I Don't Have to Interpret for Meanies

Sometimes I have to remember to take care of myself and not interpret for people, organizations, or situations that I consider abusive.

If I think a certain company is scamming people, then I don’t have to interpret for that company. If a certain client is abusive to me and/or everyone s/he communicates with, then I don’t have to interpret for that person. If I am so disturbed by what I am interpreting that I don’t feel I can remain impartial and interpret faithfully, then I have an ethical duty to abstain from interpreting.

Most important — for the preservation of my own mental health — I have the right to refuse to interpret for anything or anyone that I conscienciously object to. And I will exercise that right!

Author: Daniel Greene

I facilitate communication between Deaf and hearing people, and I teach people American Sign Language (ASL) and interpreting. Apart from doing the work I love, my greatest joys are family & friends, entertainment, food, photography, and travel.

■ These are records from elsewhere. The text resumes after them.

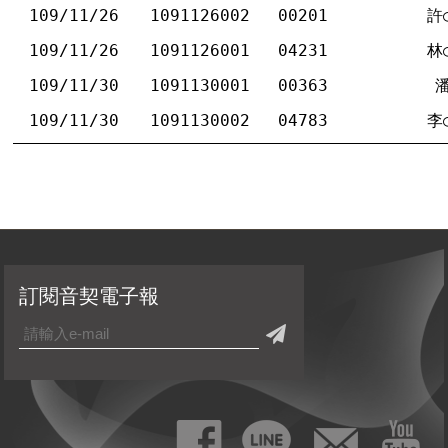
109/11/26
1091126002
00201
許
109/11/26
1091126001
04231
林
109/11/30
1091130001
00363
潘
109/11/30
1091130002
04783
李
訂閱音契電子報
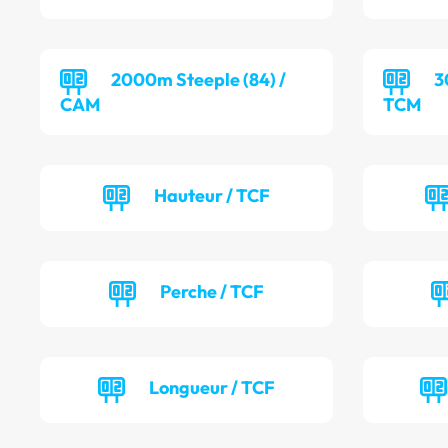
2000m Steeple (84) /
3
CAM
TCM
Hauteur / TCF
Perche / TCF
Longueur / TCF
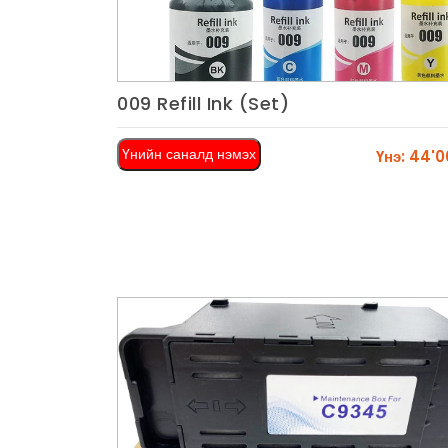
009 Refill Ink (Set)
Харах
Үнийн саналд нэмэх
Үнэ: 44'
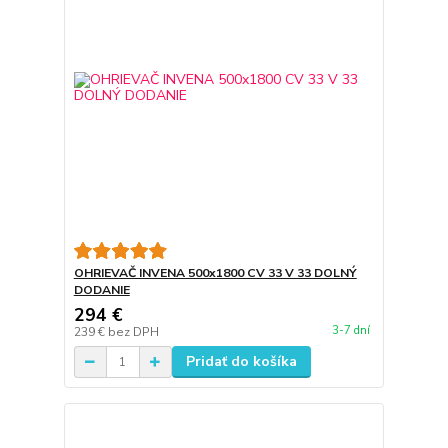
OHRIEVAČ INVENA 500x1800 CV 33 V 33 DOLNÝ
DODANIE
294 €
3-7 dní
239 €
bez DPH
Pridať do košíka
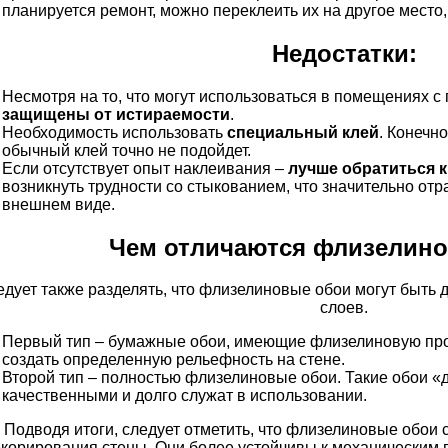
планируется ремонт, можно переклеить их на другое место, 
Недостатки:
Несмотря на то, что могут использоваться в помещениях 
защищены от истираемости
.
Необходимость использовать
специальный клей
. Конечно
обычный клей точно не подойдет.
Если отсутствует опыт наклеивания –
лучше обратиться 
возникнуть трудности со стыкованием, что значительно отр
внешнем виде.
Чем отличаются флизелин
дует также разделять, что флизелиновые обои могут быть д
слоев.
Первый тип – бумажные обои, имеющие флизелиновую про
создать определенную рельефность на стене.
Второй тип – полностью флизелиновые обои. Такие обои «
качественными и долго служат в использовании.
Подводя итоги, следует отметить, что флизелиновые обои
корирования стены. Они более устойчивы к механическим 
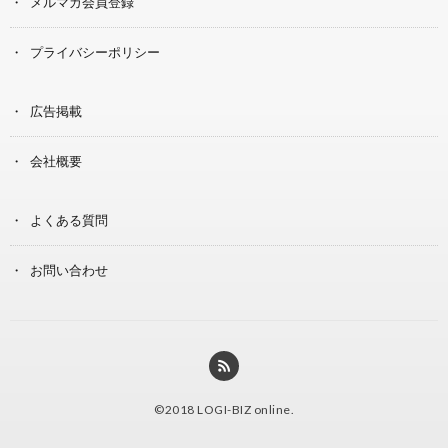
メルマガ会員登録
プライバシーポリシー
広告掲載
会社概要
よくある質問
お問い合わせ
©2018
LOGI-BIZ online
.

1 thought on “I Don't Have to Interpret for Meanies”

  1. I felt compelled to respond to this post as this is a subject I feel very strongly about. Just as you have the right to refuse to interpret for a business you believe is scamming people, so do we, the consumers, have the right to refuse to patronize those businesses whose code of ethics violates our own principles. Sometimes the best way to communicate with a business is to hit them in the wallet!